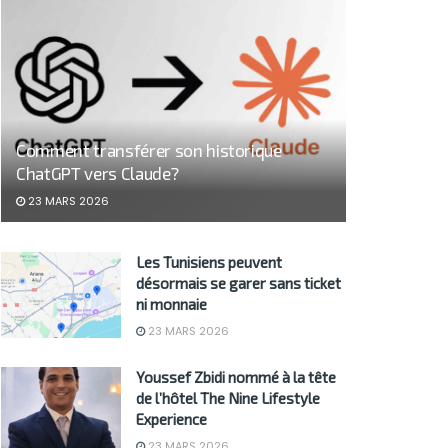
Comment transférer son historique
ChatGPT vers Claude?
23 MARS 2026
Les Tunisiens peuvent
désormais se garer sans ticket
ni monnaie
23 MARS 2026
Youssef Zbidi nommé à la tête
de l’hôtel The Nine Lifestyle
Experience
23 MARS 2026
● ● ● ● ● ● ●
WHAT IS NEEDED -> Please give the entries above again exactly as written, leaving out any pictures.

ANSWER SPACE ->
Comment transférer son historique
ChatGPT vers Claude?
23 MARS 2026
Les Tunisiens peuvent
désormais se garer sans ticket
ni monnaie
23 MARS 2026
Youssef Zbidi nommé à la tête
de l’hôtel The Nine Lifestyle
Experience
23 MARS 2026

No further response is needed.